Camminavamo rattristati e stanchi
sulle tracce della strada distrutta

La luna, grossa come un disco vivo,
ad addestrarci gli sguardi rapidi,
l’incastro liquido dei nostri corpi
sfatti dall’acqua e raschiati di sale.

Sentieri scoscesi di sabbia e sassi
oltre i passi indifesi, oltre ogni gabbia,
oltre l’orrore assoluto di questi
attracchi irrisolti, verso l’odore
unico dei pochi intrecci di mani
concrete… E profondissima quiete…

Rari sapori e riflessi di lago.
Respiro d’alberi, caldo e profondo,
velocissimo senza vento o suono.
Pensiero di un cuore che batte. Lento
dissolversi nell’acqua e nelle luci…

Da questa terrazza non vedevamo
il tramonto.

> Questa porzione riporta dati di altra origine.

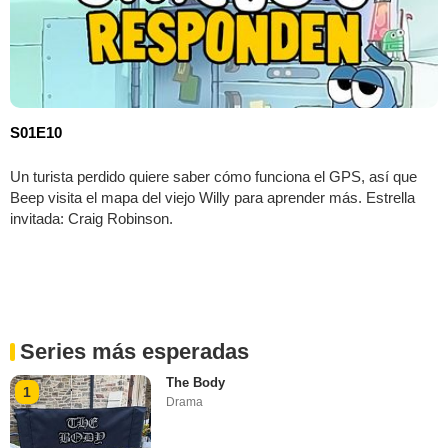
S01E10
Un turista perdido quiere saber cómo funciona el GPS, así que
Beep visita el mapa del viejo Willy para aprender más. Estrella
invitada: Craig Robinson.
Series más esperadas
The Body
1
Drama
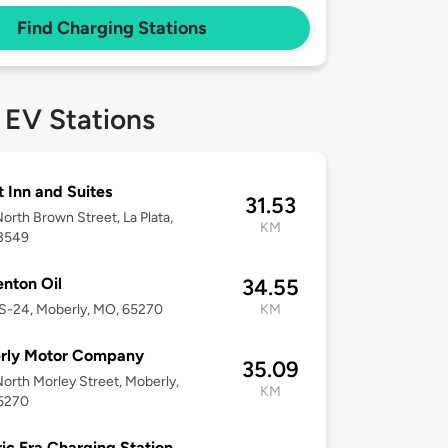
Find Charging Stations
 EV Stations
 Inn and Suites
31.53
orth Brown Street, La Plata,
KM
3549
nton Oil
34.55
S-24, Moberly, MO, 65270
KM
rly Motor Company
35.09
orth Morley Street, Moberly,
KM
5270
ric Era Charging Station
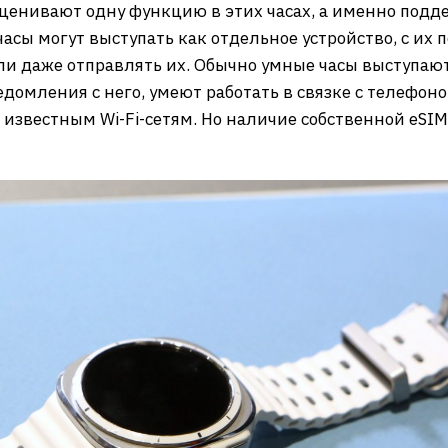
ценивают одну функцию в этих часах, а именно подде
часы могут выступать как отдельное устройство, с и
ли даже отправлять их. Обычно умные часы выступа
домления с него, умеют работать в связке с телефоном
 известным Wi-Fi-сетям. Но наличие собственной eSIM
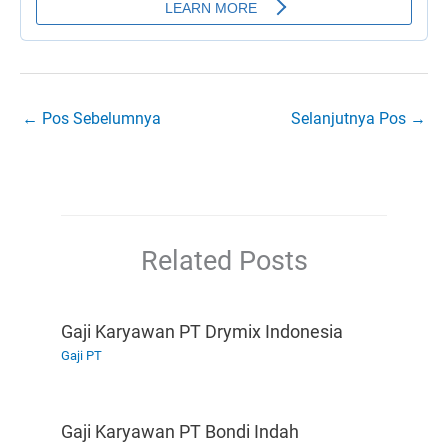
←
Pos Sebelumnya
Selanjutnya Pos
→
Related Posts
Gaji Karyawan PT Drymix Indonesia
Gaji PT
Gaji Karyawan PT Bondi Indah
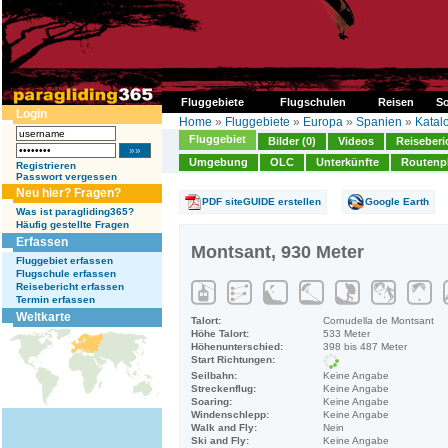
Fluggebiete
Flugschulen
Reisen
So
Login
Home
»
Fluggebiete
»
Europa
»
Spanien
»
Katal
Fluggebiet
Bilder (0)
Videos
Reiseberi
Umgebung
OLC
Unterkünfte
Routenp
Registrieren
Passwort vergessen
Neu hier? Fragen?
PDF siteGUIDE erstellen
Google Earth
Was ist paragliding365?
Häufig gestellte Fragen
Erfassen
Montsant, 930 Meter
Fluggebiet erfassen
Flugschule erfassen
Reisebericht erfassen
Termin erfassen
Weltkarte
Talort:
Cornudella de Montsant
Höhe Talort:
533 Meter
Höhenunterschied:
398 bis 487 Meter
Start Richtungen:
Seilbahn:
Keine Angabe
Streckenflug:
Keine Angabe
Soaring:
Keine Angabe
Windenschlepp:
Keine Angabe
Walk and Fly:
Nein
Ski and Fly:
Keine Angabe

Sentivamo altre voci.

*

Sorpreso sulla vetta più scoscesa
con che fierezza guardavo giù in basso
e l’infinita distanza bevevo.
Sotto la notte un bisogno di abisso
mi subissava la mente di lava.

E parlavo una lingua infinita, ma
spenta nel senso da un cuore di sasso.
Già un poco dietro, i tuoi passi di vetro
scivolavano gravi verso valle,
trafugavano i sogni dei ragazzi
con la gioia disegnata sul volto
e una ferita portata sulle spalle.

Ai primi rintocchi, oltre i rami nudi,
indossavo, neri, ancora i tuoi occhi.

*

OGGI…

Oggi la senti la luna sui lotti
premere sulle case col suo volto
acceso nella sua luce distante,
oltre una scomoda tacita voce
che si fa specchio, si fa passo e si fa
aria rotta dal vento e dalle scosse.
Vedi le mosse, le storie mai nate
o inventate dalle nostre timide
menti di madre o di padre o di amante…

Senti un suono incostante, nelle notti,
vibrare sulle cose e su ogni viso
(umano e pagano) raccolto in preghiera.
Tocchi con gli occhi lo specchio del cielo
e, mentre ti scopri figlio, rivivi
le tracce del suo passaggio e assapori,
in attesa della quotidiana morte,
lo spicchio di vita che hai avuto in sorte.